Em 1969, seis anos depois do início da exploração de minérios na região, a fatalidade agiu mais rápido do que o instinto de sobrevivência. Na manhã de 19 de julho daquele ano, o luto dominou a serra com o primeiro desmoronamento registrado no garimpo. Era um sábado e o serviço de Mário Ferreira de Araújo, no primeiro trecho da Carnaíba, ficou totalmente soterrado. Os mortos chegaram a nove, número que não foi registrado em estatísticas oficiais, mas terminou noticiado à época do deslizamento.
O acidente fatal, atribuído aos métodos artesanais empregados na extração, não afastou os trabalhadores. Naquele mesmo ano, uma mina na região da Marota, às margens da estrada para o município de Pindobaçu, mostrou-se a jazida dos sonhos. Uma pedra de esmeralda com mais de cinco quilos foi descoberta e tornou o local famoso no mundo todo. A avidez terminou vencendo o sinistro.

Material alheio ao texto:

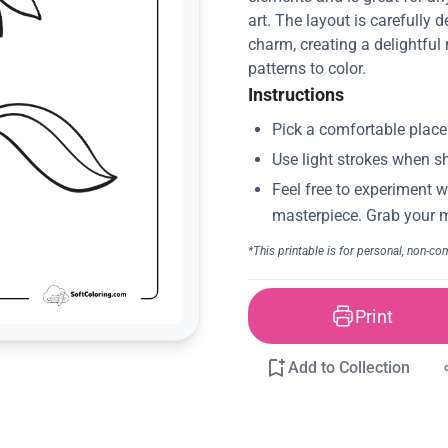
art. The layout is carefully
charm, creating a delightful 
patterns to color.
Instructions
Print
Add to Collection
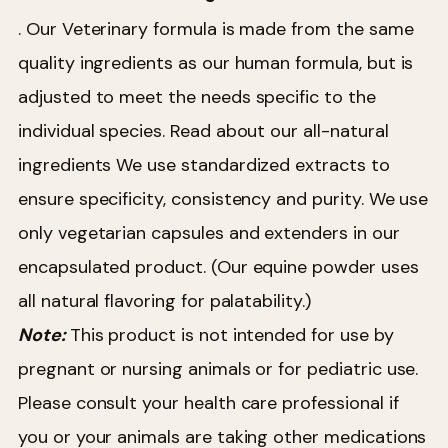
. Our Veterinary formula is made from the same
quality ingredients as our human formula, but is
adjusted to meet the needs specific to the
individual species. Read about our all-natural
ingredients We use standardized extracts to
ensure specificity, consistency and purity. We use
only vegetarian capsules and extenders in our
encapsulated product. (Our equine powder uses
all natural flavoring for palatability.)
Note:
This product is not intended for use by
pregnant or nursing animals or for pediatric use.
Please consult your health care professional if
you or your animals are taking other medications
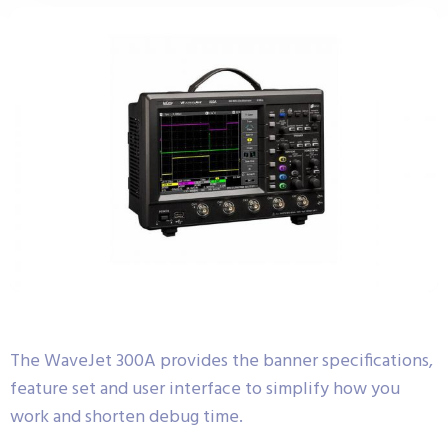
The WaveJet 300A provides the banner specifications,
feature set and user interface to simplify how you
work and shorten debug time.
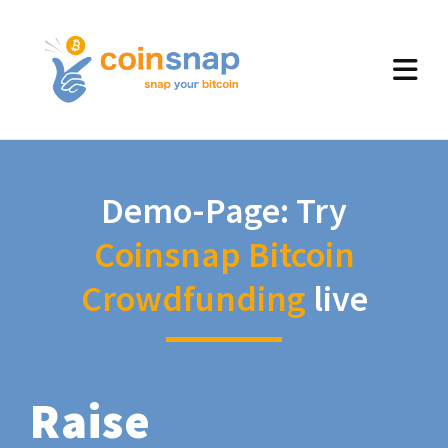
Demo-Page: Try
Coinsnap Bitcoin
Crowdfunding
live
Raise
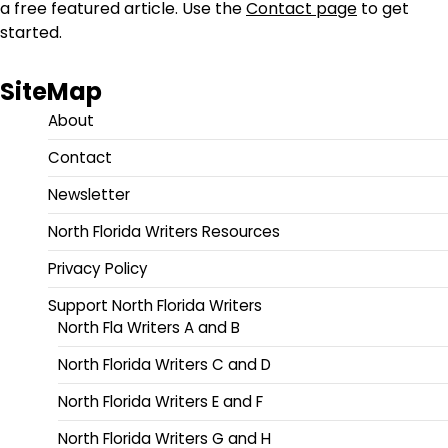
a free featured article. Use the
Contact page
to get
started.
SiteMap
About
Contact
Newsletter
North Florida Writers Resources
Privacy Policy
Support North Florida Writers
North Fla Writers A and B
North Florida Writers C and D
North Florida Writers E and F
North Florida Writers G and H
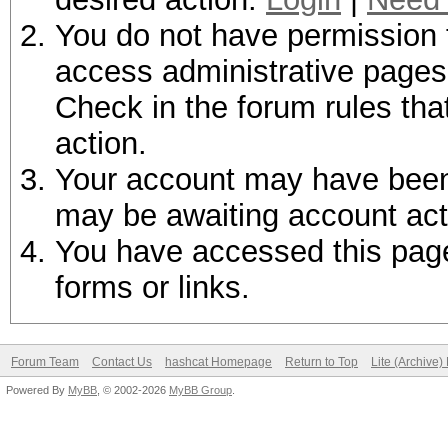
You do not have permission t
access administrative pages 
Check in the forum rules tha
action.
Your account may have been d
may be awaiting account act
You have accessed this page 
forms or links.
Forum Team
Contact Us
hashcat Homepage
Return to Top
Lite (Archive
Powered By
MyBB
, © 2002-2026
MyBB Group
.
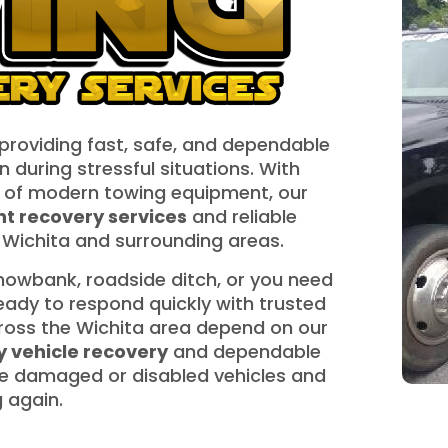
 providing fast, safe, and dependable
n during stressful situations. With
 of modern towing equipment, our
t recovery services
and reliable
Wichita and surrounding areas.
 snowbank, roadside ditch, or you need
 ready to respond quickly with trusted
cross the Wichita area depend on our
 vehicle recovery
and dependable
e damaged or disabled vehicles and
g again.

Elton agora tem seu martelo e vai invadir a mina. Há quase dois anos é um homem convertido para uma religião evangélica por influência da mulher, Arenildes. De vez em quando, ele pensa que se tivesse descoberto essa forma de ocupação da vida pela adoração religiosa não teria gasto os R$200 mil que calcula já ter colhido em preciosidades e desperdiçado em prazeres profanos. “Deus abriu meus olhos e vi que este mundo não tem nada a oferecer”, profetiza ele, que lá na frente vai lançar uma frase que não é praga, mas constatação: “O garimpeiro é sofredor, mas quando Deus mostra a bênção pra ele, não está preparado”.
Ele está pronto agora para voltar ao seu altar de umidade e penumbras. Como os corredores olímpicos contam suas vidas em segundos e os detentos por crimes hediondos contam seus tempos em anos, Elton precisa regular sua vida por semanas. Às sextas, tem a feira em Carnaíba e ele precisa garantir o leite do pequeno Samuel Adrian. Isso significa seis ou sete dias para vencer sua competição. Elton sonha com a família indissolúvel e para isso tudo depende do seu sucesso capaz de dissipar qualquer risco no matrimônio. O leite da casa já foi garantido nesta semana, na próxima não se sabe se vai haver sufoco, tudo parece depender de uma martelada certeira.
É por isso que Elton caminha cercado de pedras de uma solidez evidente e da presença impalpável do pequeno Samuel Adrian.